PROBLEM DESCRIPTION:
Scan the entries below and report only how many lines contain "each".

-----

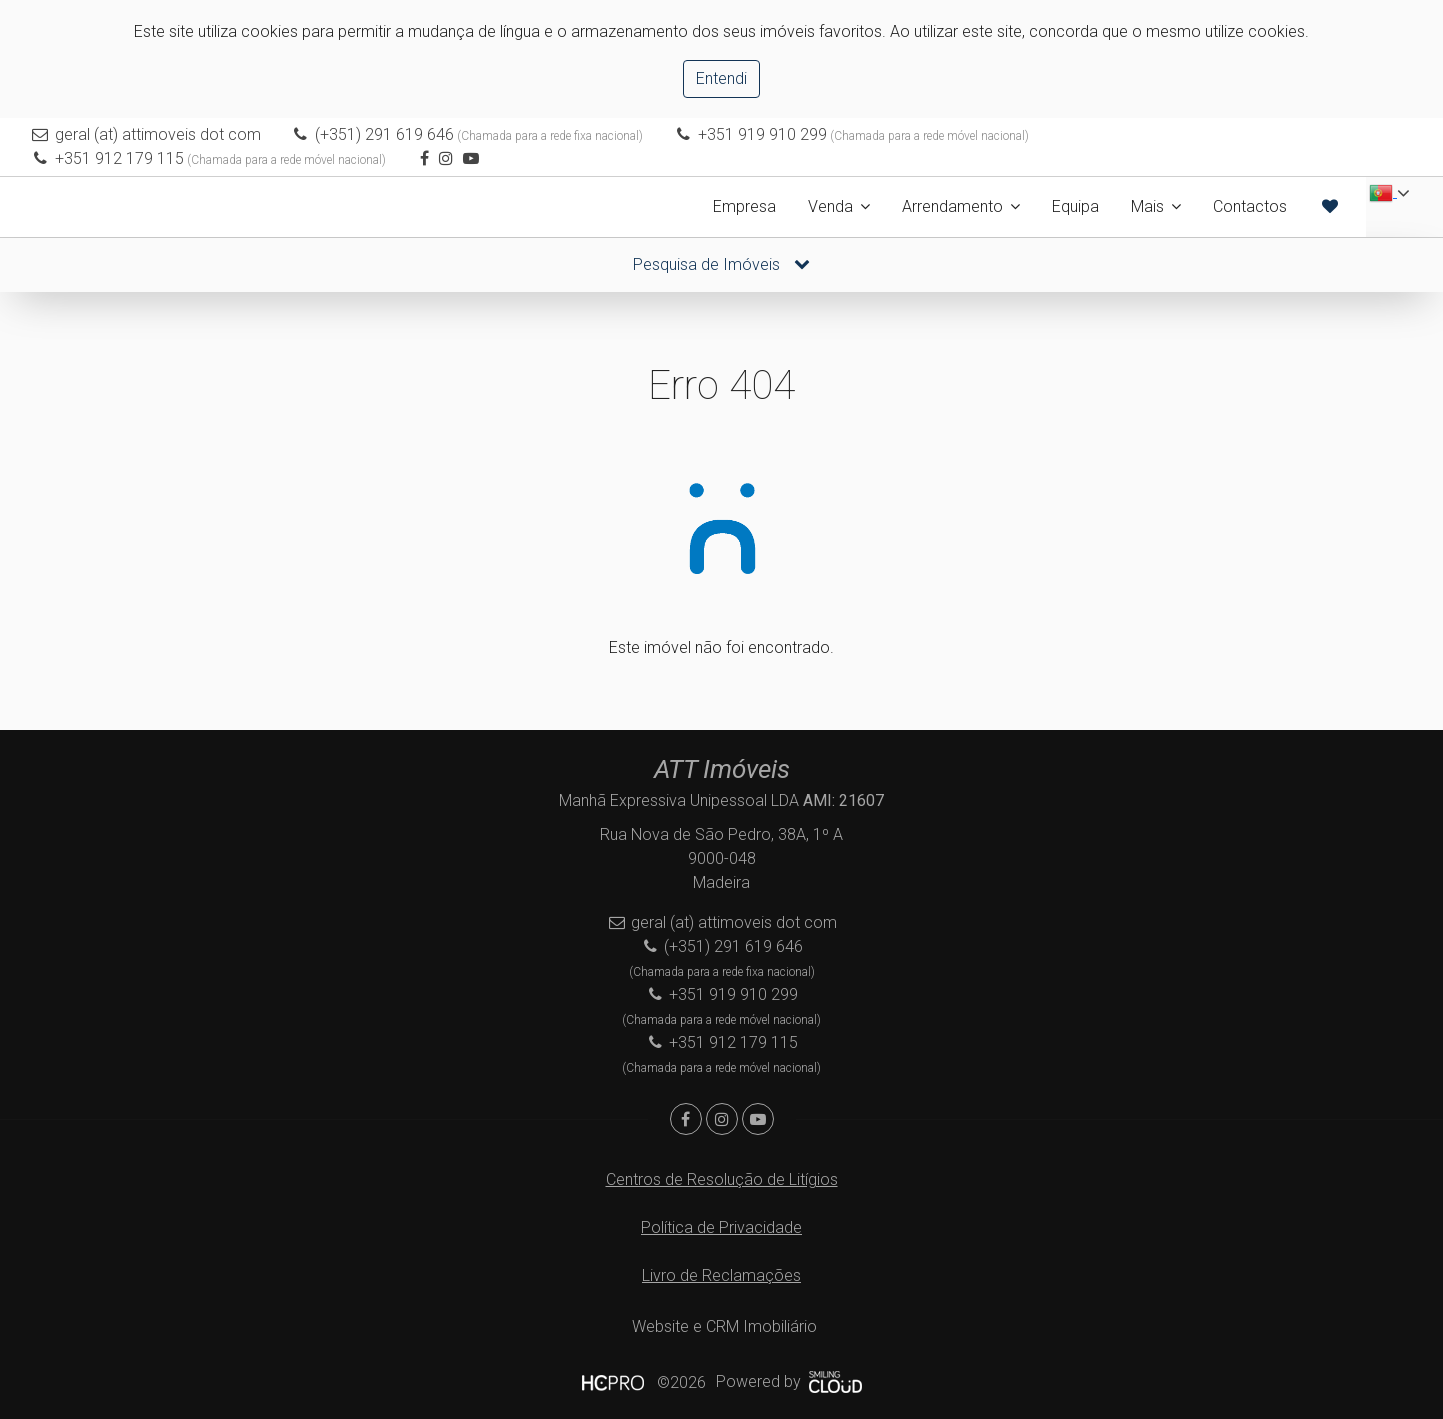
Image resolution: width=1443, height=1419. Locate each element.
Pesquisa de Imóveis (721, 264)
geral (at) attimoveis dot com (158, 134)
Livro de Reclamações (721, 1275)
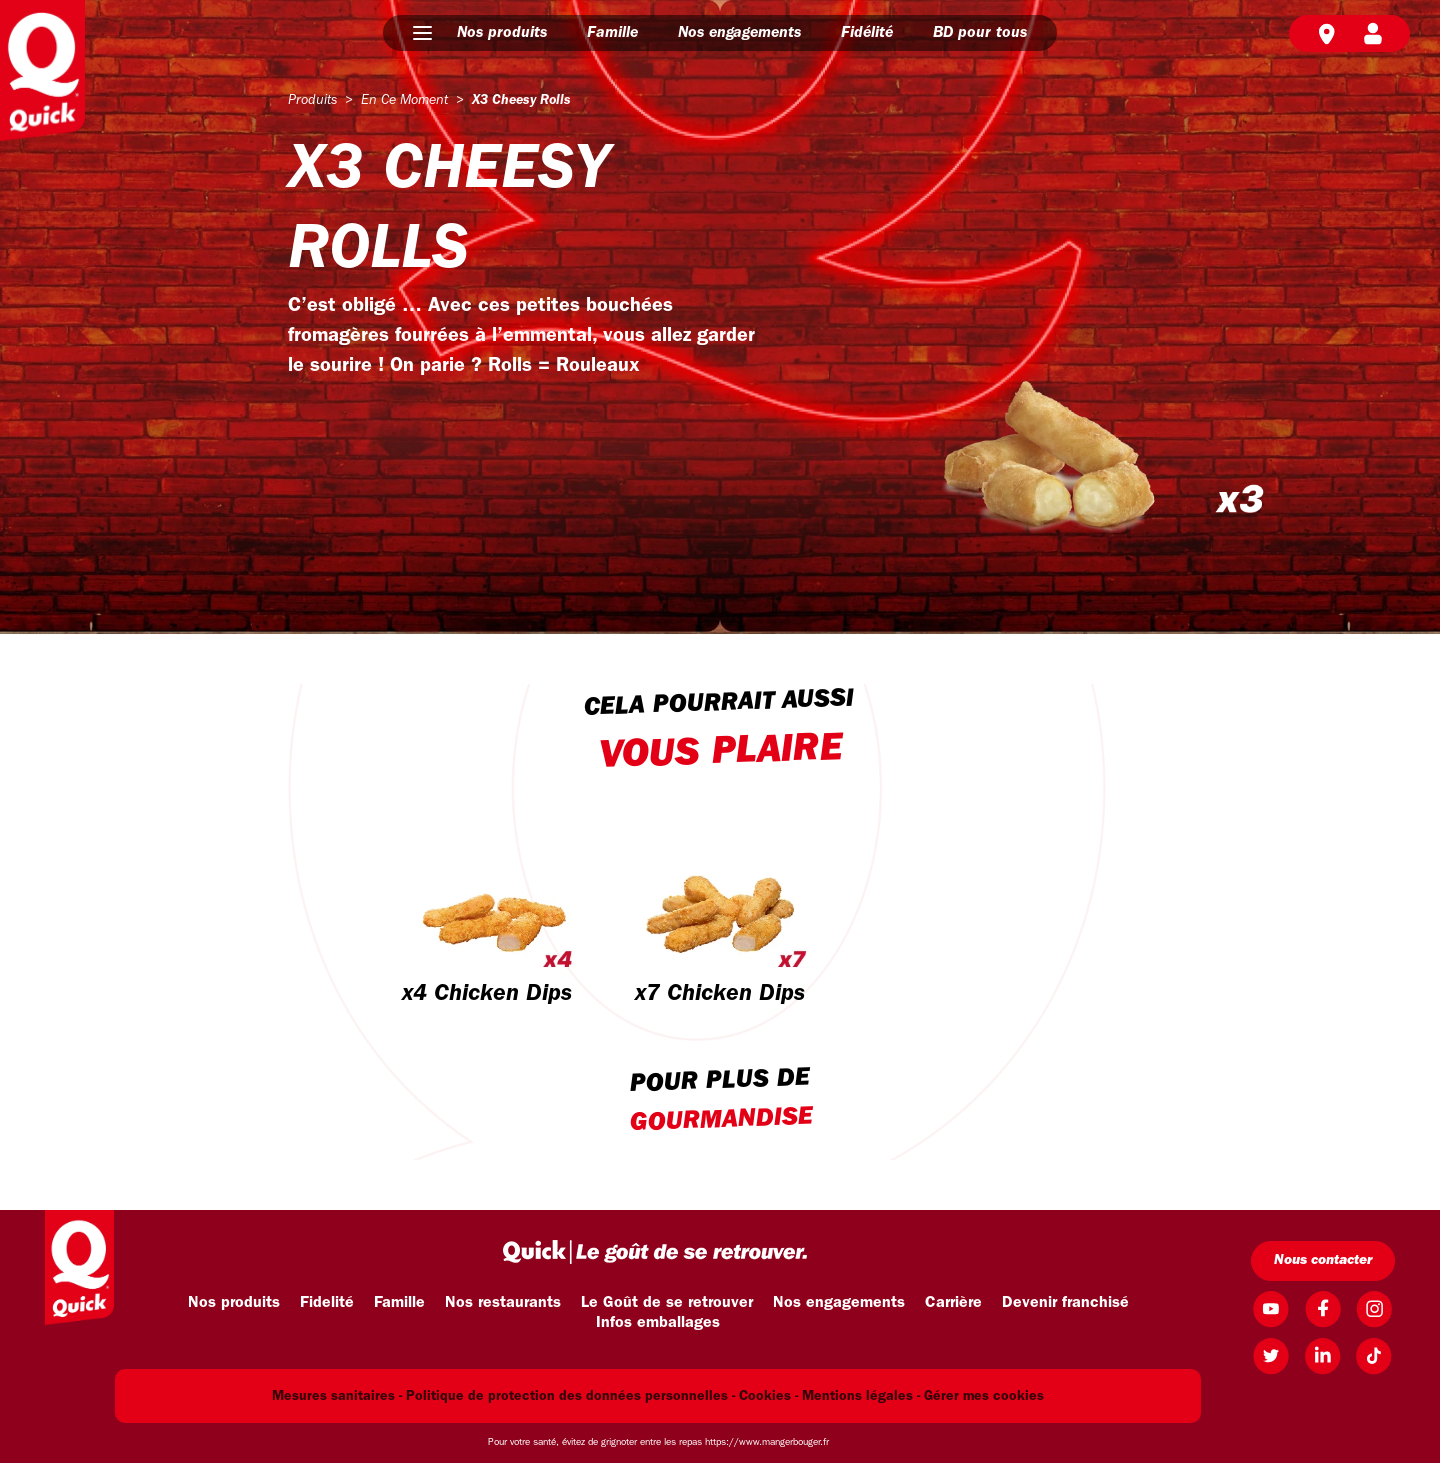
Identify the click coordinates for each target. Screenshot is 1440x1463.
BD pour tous (980, 33)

-----

PROBLEM SOLUTION:
2